The answer must consist of every line in the records that contains the word "help".

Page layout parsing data
*****

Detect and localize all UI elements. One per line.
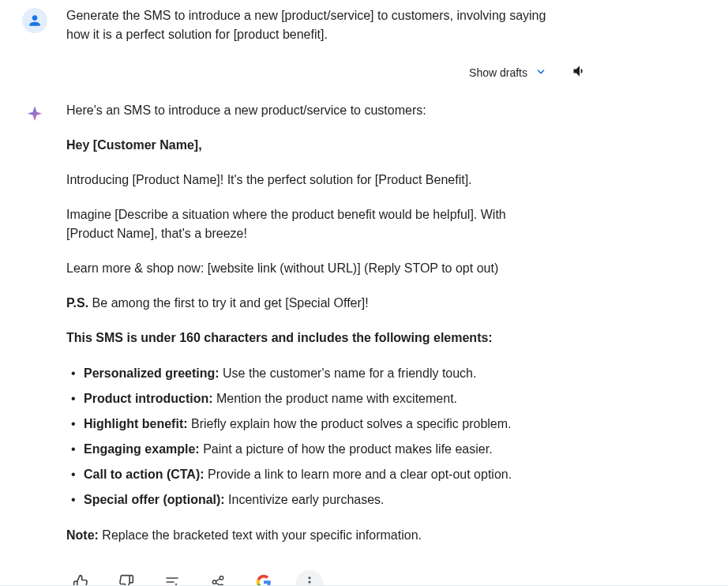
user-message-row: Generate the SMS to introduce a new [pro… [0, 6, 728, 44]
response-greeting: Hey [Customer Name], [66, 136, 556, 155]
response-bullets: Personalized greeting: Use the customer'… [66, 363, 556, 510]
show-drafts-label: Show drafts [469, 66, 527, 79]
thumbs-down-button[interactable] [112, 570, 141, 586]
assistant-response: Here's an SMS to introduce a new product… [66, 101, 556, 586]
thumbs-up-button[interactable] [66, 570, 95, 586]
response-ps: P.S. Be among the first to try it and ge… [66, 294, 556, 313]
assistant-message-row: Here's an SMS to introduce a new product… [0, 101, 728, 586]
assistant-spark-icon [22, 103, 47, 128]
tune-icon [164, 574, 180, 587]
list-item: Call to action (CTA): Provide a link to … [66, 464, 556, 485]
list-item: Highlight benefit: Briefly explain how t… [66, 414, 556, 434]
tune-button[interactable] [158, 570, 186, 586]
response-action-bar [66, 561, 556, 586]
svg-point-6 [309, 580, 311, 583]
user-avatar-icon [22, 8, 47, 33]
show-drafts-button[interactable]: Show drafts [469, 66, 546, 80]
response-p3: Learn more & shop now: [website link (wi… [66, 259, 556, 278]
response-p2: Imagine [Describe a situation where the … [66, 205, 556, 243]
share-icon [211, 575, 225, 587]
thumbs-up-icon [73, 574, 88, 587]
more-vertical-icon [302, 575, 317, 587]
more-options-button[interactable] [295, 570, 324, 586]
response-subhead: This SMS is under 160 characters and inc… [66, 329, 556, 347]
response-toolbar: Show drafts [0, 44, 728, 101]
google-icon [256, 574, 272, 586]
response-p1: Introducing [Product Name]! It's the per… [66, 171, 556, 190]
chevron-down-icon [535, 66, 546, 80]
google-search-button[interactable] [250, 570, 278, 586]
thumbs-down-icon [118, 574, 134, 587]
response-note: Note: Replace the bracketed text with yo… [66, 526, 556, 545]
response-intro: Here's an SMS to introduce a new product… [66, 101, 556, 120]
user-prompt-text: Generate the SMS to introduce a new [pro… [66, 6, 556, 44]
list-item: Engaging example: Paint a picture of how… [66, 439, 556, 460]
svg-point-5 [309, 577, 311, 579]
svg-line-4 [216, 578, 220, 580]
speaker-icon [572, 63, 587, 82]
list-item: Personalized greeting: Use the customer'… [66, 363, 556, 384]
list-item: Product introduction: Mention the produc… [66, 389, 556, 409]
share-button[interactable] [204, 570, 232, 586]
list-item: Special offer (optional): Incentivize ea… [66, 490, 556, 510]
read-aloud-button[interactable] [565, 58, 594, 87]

*****

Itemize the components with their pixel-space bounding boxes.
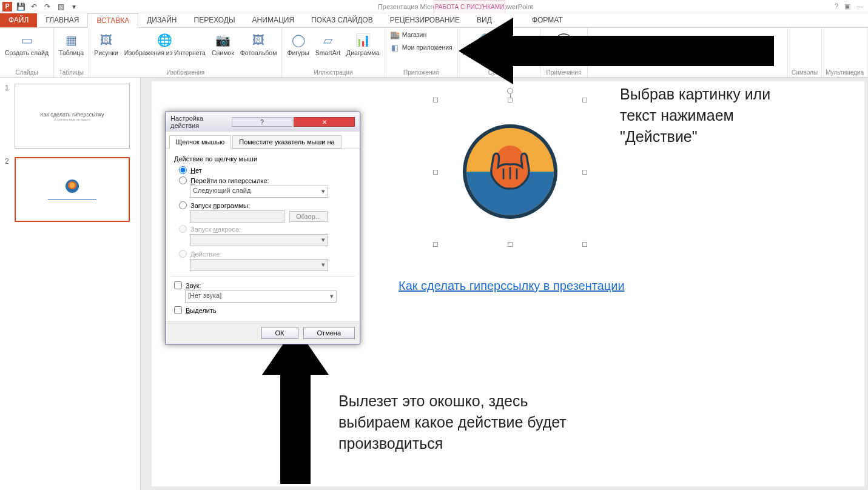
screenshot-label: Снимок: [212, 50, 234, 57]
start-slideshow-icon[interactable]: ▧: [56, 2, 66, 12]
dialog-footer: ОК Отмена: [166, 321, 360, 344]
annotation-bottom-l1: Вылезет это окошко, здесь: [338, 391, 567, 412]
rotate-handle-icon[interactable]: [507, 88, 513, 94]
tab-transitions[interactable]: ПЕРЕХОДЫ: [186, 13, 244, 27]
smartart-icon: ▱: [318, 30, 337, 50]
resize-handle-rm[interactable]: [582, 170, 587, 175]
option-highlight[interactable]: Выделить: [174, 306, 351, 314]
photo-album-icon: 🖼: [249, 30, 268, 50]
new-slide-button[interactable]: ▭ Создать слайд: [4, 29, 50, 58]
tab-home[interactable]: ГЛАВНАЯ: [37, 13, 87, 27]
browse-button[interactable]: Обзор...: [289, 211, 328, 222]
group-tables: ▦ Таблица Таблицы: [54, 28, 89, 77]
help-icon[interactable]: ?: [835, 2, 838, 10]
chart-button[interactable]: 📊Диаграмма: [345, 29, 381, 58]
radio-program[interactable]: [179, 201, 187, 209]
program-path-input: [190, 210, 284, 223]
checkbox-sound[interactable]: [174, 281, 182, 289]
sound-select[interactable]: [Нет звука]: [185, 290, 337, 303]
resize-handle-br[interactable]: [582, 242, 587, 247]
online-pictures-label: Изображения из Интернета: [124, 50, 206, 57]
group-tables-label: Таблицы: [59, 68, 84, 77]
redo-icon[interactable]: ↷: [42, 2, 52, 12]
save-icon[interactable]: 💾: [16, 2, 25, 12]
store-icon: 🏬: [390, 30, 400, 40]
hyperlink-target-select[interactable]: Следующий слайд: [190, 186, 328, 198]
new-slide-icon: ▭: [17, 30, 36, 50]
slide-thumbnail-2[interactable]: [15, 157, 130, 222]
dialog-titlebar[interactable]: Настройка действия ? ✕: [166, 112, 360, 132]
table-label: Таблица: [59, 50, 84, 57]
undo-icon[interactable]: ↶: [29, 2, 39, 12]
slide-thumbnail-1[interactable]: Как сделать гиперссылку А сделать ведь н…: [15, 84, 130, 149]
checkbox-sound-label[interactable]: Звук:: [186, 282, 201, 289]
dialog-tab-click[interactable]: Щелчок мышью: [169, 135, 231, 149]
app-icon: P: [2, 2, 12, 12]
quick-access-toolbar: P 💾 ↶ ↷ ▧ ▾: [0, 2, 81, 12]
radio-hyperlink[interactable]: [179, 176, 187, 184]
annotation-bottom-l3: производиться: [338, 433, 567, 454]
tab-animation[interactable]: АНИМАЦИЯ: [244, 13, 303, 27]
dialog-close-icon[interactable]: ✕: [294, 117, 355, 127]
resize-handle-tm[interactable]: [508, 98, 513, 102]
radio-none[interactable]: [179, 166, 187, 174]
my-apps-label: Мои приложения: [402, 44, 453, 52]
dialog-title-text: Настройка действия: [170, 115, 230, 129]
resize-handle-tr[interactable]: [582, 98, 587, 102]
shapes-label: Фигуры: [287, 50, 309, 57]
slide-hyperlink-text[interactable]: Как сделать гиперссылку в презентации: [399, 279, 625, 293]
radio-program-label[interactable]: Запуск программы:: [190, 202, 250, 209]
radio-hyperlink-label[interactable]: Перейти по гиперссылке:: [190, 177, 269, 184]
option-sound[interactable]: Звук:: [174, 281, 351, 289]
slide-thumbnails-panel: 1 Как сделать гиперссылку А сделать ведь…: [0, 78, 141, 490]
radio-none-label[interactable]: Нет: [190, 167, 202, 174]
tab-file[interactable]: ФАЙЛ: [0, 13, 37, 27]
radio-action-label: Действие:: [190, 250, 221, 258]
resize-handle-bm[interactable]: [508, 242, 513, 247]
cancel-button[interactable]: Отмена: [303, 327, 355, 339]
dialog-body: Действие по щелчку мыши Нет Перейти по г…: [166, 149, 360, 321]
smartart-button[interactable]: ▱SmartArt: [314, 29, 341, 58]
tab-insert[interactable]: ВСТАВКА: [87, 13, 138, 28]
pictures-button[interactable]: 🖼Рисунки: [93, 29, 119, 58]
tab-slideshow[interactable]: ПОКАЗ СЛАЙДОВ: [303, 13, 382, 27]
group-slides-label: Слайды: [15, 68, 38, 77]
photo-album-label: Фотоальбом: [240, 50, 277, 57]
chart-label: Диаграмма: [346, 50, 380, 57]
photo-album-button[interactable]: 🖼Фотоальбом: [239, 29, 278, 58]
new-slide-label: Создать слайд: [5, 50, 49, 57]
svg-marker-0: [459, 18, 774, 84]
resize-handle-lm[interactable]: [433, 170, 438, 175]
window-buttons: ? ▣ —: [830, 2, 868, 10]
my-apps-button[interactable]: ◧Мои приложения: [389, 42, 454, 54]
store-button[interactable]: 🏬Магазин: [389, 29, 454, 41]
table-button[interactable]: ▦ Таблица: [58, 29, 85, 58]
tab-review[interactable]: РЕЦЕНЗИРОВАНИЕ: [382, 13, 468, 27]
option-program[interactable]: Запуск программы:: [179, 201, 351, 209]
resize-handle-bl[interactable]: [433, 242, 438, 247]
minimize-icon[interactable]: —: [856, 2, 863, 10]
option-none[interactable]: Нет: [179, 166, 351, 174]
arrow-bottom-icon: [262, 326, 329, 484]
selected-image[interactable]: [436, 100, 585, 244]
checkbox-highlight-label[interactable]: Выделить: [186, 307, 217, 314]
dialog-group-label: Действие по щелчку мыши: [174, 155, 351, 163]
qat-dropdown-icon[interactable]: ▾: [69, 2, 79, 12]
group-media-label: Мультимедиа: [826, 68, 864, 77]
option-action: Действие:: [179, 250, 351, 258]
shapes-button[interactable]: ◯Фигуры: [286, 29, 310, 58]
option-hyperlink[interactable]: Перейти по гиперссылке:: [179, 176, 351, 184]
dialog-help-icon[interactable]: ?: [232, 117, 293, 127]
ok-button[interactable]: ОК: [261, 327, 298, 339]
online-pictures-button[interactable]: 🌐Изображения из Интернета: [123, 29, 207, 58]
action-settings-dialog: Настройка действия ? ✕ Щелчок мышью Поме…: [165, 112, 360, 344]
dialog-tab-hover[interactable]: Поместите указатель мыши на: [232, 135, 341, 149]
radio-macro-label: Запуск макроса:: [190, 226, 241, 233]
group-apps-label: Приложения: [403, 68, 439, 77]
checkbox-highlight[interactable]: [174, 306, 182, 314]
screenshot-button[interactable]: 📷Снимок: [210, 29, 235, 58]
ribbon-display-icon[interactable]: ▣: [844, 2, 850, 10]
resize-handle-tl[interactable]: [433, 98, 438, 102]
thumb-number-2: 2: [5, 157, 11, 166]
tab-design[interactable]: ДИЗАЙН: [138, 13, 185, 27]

*****

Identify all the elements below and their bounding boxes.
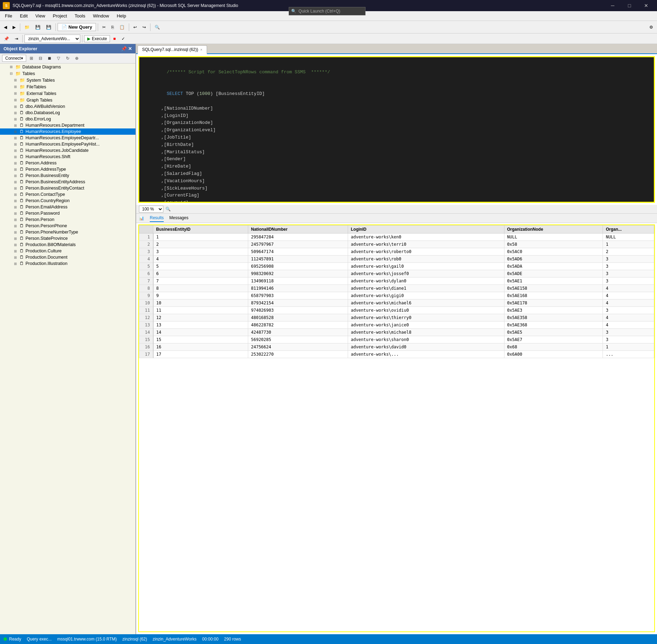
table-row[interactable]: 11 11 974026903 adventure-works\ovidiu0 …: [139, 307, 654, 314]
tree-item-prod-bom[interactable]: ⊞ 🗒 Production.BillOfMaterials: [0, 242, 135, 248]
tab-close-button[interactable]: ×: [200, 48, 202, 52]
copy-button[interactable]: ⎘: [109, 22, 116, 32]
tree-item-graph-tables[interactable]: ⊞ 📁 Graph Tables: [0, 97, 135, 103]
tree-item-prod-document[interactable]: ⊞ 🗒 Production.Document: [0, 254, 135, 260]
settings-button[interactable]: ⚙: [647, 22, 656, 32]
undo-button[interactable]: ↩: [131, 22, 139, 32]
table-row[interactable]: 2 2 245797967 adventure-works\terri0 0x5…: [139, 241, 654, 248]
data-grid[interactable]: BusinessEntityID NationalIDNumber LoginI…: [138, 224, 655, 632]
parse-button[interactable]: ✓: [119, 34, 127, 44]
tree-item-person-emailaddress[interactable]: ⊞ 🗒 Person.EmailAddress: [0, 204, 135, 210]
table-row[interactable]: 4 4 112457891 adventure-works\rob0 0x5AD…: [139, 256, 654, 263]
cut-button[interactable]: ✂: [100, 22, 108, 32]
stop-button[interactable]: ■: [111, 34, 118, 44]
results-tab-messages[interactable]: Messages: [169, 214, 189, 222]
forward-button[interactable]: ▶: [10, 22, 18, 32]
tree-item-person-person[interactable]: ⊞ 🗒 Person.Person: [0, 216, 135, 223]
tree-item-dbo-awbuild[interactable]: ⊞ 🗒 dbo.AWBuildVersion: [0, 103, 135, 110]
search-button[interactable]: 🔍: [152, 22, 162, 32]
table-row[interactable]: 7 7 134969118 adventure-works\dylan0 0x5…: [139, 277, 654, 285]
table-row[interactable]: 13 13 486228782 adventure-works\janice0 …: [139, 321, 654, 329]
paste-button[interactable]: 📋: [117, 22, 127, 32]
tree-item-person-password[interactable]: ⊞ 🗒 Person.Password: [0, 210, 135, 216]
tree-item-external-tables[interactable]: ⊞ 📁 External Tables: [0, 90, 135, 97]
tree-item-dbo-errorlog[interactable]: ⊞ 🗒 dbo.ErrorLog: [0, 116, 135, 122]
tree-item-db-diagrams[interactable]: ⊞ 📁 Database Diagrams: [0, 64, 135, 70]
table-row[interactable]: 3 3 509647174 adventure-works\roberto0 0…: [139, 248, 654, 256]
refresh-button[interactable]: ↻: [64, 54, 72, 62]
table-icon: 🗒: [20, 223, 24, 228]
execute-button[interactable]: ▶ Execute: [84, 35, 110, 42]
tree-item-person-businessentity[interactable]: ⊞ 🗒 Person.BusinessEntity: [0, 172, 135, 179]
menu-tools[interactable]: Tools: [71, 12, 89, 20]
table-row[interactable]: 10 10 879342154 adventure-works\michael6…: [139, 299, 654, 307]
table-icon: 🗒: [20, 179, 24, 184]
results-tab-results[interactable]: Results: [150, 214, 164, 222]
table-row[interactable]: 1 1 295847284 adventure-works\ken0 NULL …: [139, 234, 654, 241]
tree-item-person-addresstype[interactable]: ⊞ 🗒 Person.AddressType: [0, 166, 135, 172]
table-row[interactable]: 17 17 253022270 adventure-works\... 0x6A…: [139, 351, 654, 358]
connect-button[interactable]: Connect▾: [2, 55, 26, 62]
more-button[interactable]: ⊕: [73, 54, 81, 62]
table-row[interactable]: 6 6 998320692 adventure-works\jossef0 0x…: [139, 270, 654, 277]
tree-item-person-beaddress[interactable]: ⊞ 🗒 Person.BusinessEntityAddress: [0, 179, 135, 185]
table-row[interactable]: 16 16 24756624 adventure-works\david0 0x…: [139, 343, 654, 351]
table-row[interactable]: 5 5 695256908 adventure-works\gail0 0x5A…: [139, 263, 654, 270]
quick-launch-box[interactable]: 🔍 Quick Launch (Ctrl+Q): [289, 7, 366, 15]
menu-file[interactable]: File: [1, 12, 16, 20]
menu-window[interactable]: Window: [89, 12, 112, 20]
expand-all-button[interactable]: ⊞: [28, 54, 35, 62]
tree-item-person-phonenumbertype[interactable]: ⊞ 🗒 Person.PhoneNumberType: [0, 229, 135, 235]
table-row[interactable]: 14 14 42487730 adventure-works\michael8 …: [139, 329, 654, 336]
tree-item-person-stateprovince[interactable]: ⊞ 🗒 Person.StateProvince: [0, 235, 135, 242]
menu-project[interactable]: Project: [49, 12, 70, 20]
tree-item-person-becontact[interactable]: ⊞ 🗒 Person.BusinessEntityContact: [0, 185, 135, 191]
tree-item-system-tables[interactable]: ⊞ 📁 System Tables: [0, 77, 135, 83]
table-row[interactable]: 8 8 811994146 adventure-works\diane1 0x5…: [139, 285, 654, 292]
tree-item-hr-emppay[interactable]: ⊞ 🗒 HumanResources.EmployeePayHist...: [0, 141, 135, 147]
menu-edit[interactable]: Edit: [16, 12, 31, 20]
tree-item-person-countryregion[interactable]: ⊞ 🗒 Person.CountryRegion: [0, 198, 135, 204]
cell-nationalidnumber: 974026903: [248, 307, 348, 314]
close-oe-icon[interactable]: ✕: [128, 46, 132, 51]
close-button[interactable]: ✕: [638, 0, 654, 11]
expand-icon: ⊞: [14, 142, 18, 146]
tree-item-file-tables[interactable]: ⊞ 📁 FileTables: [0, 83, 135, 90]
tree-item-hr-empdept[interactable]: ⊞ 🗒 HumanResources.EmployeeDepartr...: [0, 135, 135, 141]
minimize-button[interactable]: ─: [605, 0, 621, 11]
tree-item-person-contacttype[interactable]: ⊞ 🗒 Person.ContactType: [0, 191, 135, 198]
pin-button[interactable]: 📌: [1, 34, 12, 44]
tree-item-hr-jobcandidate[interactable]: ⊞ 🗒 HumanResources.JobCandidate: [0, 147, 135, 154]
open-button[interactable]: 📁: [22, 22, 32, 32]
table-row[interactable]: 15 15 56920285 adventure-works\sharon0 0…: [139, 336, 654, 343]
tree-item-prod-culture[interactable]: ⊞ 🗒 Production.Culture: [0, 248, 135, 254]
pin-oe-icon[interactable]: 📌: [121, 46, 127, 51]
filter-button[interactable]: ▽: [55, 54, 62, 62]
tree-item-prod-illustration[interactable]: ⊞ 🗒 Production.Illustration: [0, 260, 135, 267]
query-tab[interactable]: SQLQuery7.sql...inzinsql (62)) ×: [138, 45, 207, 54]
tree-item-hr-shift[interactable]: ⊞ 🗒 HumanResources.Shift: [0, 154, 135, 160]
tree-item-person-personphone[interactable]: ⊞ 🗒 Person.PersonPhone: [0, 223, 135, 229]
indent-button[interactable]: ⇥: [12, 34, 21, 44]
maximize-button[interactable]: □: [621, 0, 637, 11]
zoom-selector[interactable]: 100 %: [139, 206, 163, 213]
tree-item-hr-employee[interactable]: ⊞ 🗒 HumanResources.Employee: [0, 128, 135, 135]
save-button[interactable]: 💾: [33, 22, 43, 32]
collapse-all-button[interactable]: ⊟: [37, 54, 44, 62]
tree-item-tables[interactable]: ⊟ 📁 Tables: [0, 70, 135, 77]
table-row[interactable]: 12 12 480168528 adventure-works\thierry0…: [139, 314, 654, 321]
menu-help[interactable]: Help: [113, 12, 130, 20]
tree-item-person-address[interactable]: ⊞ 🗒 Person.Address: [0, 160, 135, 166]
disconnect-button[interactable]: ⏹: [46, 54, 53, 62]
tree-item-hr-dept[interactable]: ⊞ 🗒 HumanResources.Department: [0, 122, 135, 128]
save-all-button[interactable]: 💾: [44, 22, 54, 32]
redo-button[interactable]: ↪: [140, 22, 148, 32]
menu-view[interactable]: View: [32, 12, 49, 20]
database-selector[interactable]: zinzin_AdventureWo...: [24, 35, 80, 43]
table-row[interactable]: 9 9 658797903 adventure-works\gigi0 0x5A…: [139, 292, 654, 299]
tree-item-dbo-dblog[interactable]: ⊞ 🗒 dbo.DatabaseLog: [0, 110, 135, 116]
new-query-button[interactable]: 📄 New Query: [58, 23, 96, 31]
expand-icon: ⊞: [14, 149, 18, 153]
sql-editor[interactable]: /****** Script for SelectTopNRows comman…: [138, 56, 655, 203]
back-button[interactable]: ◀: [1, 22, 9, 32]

*****

• **Written solution**:
help-icon[interactable]: ?: [835, 2, 838, 10]
dialog-help-icon[interactable]: ?: [232, 117, 293, 127]
menu-help[interactable]: Help: [113, 12, 130, 20]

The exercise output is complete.